I also have a copy of Autodesk Sketchbook that I bought with a NY ComicCon discount code, that I have yet to use. By that logic I _should_ have bought a copy of SAI by now like all the cool artists do, but for some unfathomable reason I keep putting it off, choosing to fart around with the two freeware sketch apps above. To date I've only done two pics completely digitally, out of 500+ uploads on my account.

---PCJ


----------



## Schwimmwagen (Feb 22, 2014)

Small Intuos 4 with Manga Studio 5


----------



## JerryFoxcoon (Feb 22, 2014)

First and foremost I draw traditionally. To me it just feels more natural. Eventually I experiment with digital.


----------



## Ayattar (Feb 26, 2014)

Pencil and paper -> scanner -> mouse and photoshop 
	

	
	
		
		

		
			





http://www.furaffinity.net/user/ayattar/


----------



## BumDox (Jul 16, 2016)

Wacom Intuos 3 (small, about A5) and Sai 2.0 experimental


----------



## PlusThirtyOne (Jul 16, 2016)

Been using Wacom Bamboo and Open Canvas for as long as this thread is old.


----------



## DumbDeerGurl (Jul 16, 2016)

Bamboo tablet with Krita


----------



## ZacAttackk (Jul 16, 2016)

Paint tool SAI + Wacom Cintiq 13HD


----------



## Oerpink (Jul 17, 2016)

I use A Wacom Draw tablet and Krita.


----------



## Diaminerre (Aug 7, 2016)

Wacom Intuos Pro M + Photoshop, SAI, PaintStorm Studio


----------



## Sladin5Ever (Aug 7, 2016)

Wacom Bamboo Fun (one of the originals; archaic (kinda) I know lol) and Paint Tool SAI+Photoshop Elements 8 (for text tool, at least until SAI 2.0 is released)


----------



## Nataku (Aug 17, 2016)

Wacom graphire 6x8 (yeah, its archaic and it still works fine) and Photoshop CS6. I've used gimp too but, eh. PS is so much better. I've been using that combo for.... More than six years now? Eesh.


----------



## Phatcat72 (Aug 24, 2016)

Krita and a mouse


----------



## RailRide (Sep 3, 2016)

Since my first reply I've added:
Krita (it can now do animation)
Manga Studio---, er Clip Studio Paint EX (strangely enough, it can _also_ do animation)
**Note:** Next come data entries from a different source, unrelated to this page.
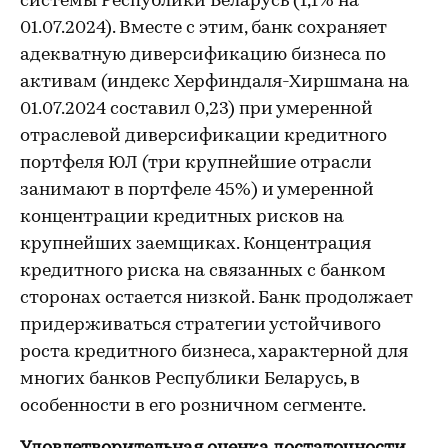
системы Республики Беларусь (1,1% на
01.07.2024). Вместе с этим, банк сохраняет
адекватную диверсификацию бизнеса по
активам (индекс Херфиндаля-Хиршмана на
01.07.2024 составил 0,23) при умеренной
отраслевой диверсификации кредитного
портфеля ЮЛ (три крупнейшие отрасли
занимают в портфеле 45%) и умеренной
концентрации кредитных рисков на
крупнейших заемщиках. Концентрация
кредитного риска на связанных с банком
сторонах остается низкой. Банк продолжает
придерживаться стратегии устойчивого
роста кредитного бизнеса, характерной для
многих банков Республики Беларусь, в
особенности в его розничном сегменте.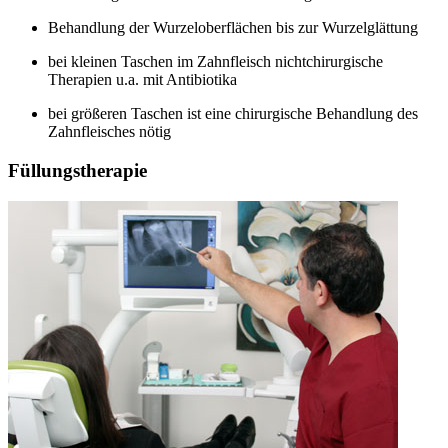
Behandlung der Wurzeloberflächen bis zur Wurzelglättung
bei kleinen Taschen im Zahnfleisch nichtchirurgische
Therapien u.a. mit Antibiotika
bei größeren Taschen ist eine chirurgische Behandlung des
Zahnfleisches nötig
Füllungstherapie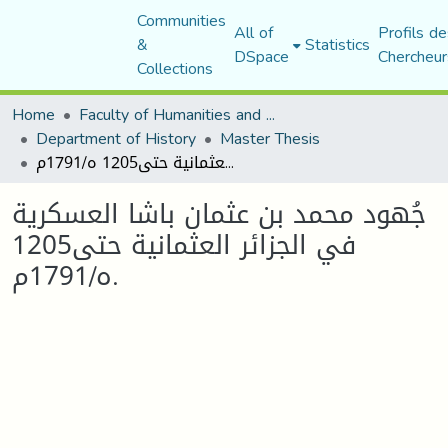
Communities
All of
Profils de
&
Statistics
DSpace
Chercheur
Collections
Home
Faculty of Humanities and Social Sciences
Department of History
Master Thesis
جُهود محمد بن عثمان باشا العسكرية في الجزائر العثمانية حتى1205 ه/1791م.
جُهود محمد بن عثمان باشا العسكرية
في الجزائر العثمانية حتى1205
ه/1791م.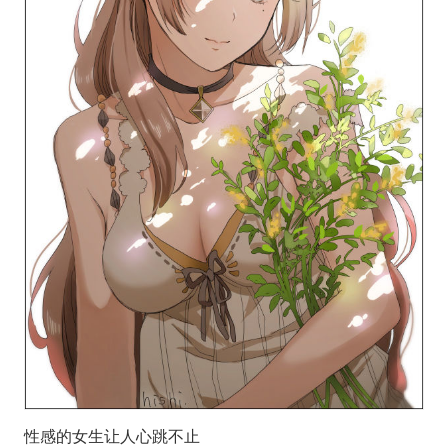
性感的女生让人心跳不止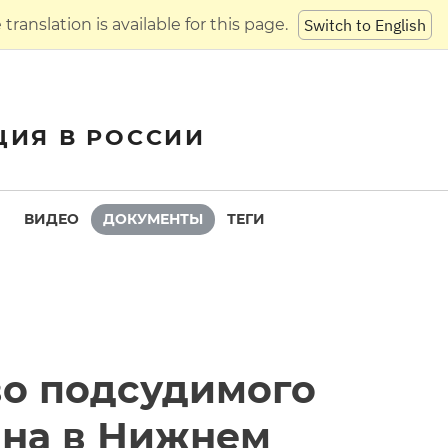
translation is available for this page.
Switch to English
ЦИЯ В РОССИИ
ВИДЕО
ДОКУМЕНТЫ
ТЕГИ
во подсудимого
яна в Нижнем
I've DL/ed OpenToonz, and one day I'll actually get around to installing it (I understand it can _also_ be used to vector-ink scanned pencils (same way as with Inkscape) too, though such use is probably like using  a wrench as a hammer)

---PCJ


----------



## KitKatChunKiss (Oct 12, 2016)

Yiynova and Krita


----------



## InpuOsirisson (Oct 12, 2016)

I use a damn mouse... and Photoshop cs6


----------